**Data in this exercise:**

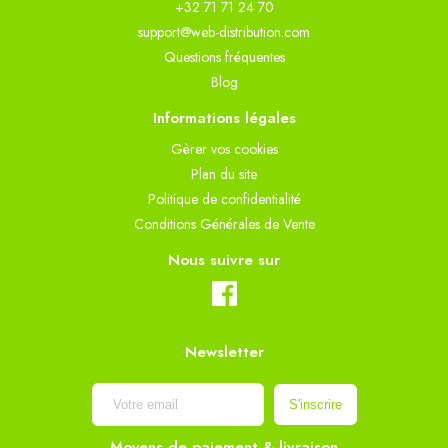
+32 71 71 24 70
support@web-distribution.com
Questions fréquentes
Blog
Informations légales
Gèrer vos cookies
Plan du site
Politique de confidentialité
Conditions Générales de Vente
Nous suivre sur
Newsletter
Moyens de paiement & livraison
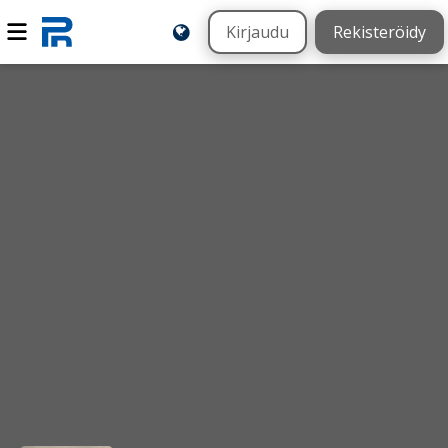
Kirjaudu
Rekisteröidy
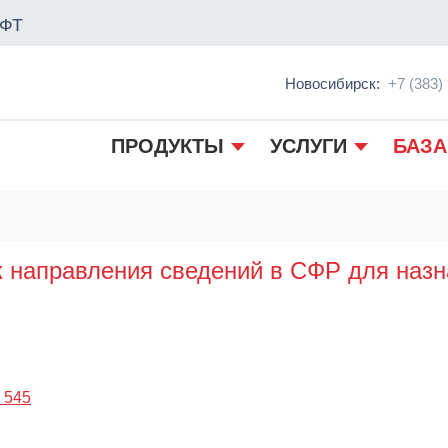
ФТ
Новосибирск:
+7 (383)
ПРОДУКТЫ
УСЛУГИ
БАЗА
к направления сведений в СФР для наз
 545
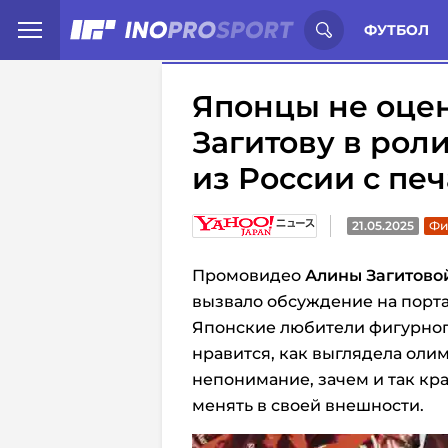
Иностранцы о спорте России:
С
ФУТБОЛ
Японцы не оце
Загитову в роли
из России с печ
21.05.2025
Фи
Промовидео
Алины Загитово
вызвало обсуждение на порта
Японские любители фигурного
нравится, как выглядела оли
непонимание, зачем и так кр
менять в своей внешности.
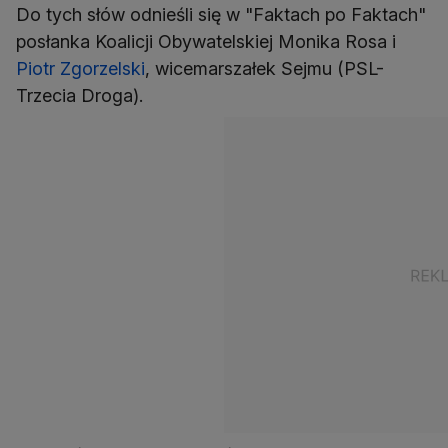
Do tych słów odnieśli się w "Faktach po Faktach"
posłanka Koalicji Obywatelskiej Monika Rosa i
Piotr Zgorzelski
, wicemarszałek Sejmu (PSL-
Trzecia Droga).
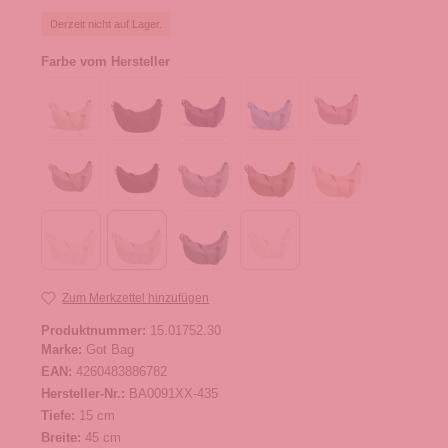
Derzeit nicht auf Lager.
Farbe vom Hersteller
Zum Merkzettel hinzufügen
Produktnummer:
15.01752.30
Marke:
Got Bag
EAN:
4260483886782
Hersteller-Nr.:
BA0091XX-435
Tiefe:
15 cm
Breite:
45 cm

**Exercise instructions:** Nothing but an exact copy of the data above, minus its pictures, should appear in the response.

**Completed task:**
+32 71 71 24 70
support@web-distribution.com
Questions fréquentes
Blog
Informations légales
Gèrer vos cookies
Plan du site
Politique de confidentialité
Conditions Générales de Vente
Nous suivre sur
Newsletter
Moyens de paiement & livraison
Kirjaudu
Rekisteröidy
ФТ
Новосибирск:
+7 (383)
ПРОДУКТЫ
УСЛУГИ
БАЗА
к направления сведений в СФР для наз
 545
Иностранцы о спорте России:
С
ФУТБОЛ
Японцы не оце
Загитову в роли
из России с печ
21.05.2025
Фи
Промовидео
Алины Загитово
вызвало обсуждение на порта
Японские любители фигурного
нравится, как выглядела оли
непонимание, зачем и так кр
менять в своей внешности.
Do tych słów odnieśli się w "Faktach po Faktach"
posłanka Koalicji Obywatelskiej Monika Rosa i
Piotr Zgorzelski
, wicemarszałek Sejmu (PSL-
Trzecia Droga).
Derzeit nicht auf Lager.
Farbe vom Hersteller
Zum Merkzettel hinzufügen
Produktnummer:
15.01752.30
Marke:
Got Bag
EAN:
4260483886782
Hersteller-Nr.:
BA0091XX-435
Tiefe:
15 cm
Breite:
45 cm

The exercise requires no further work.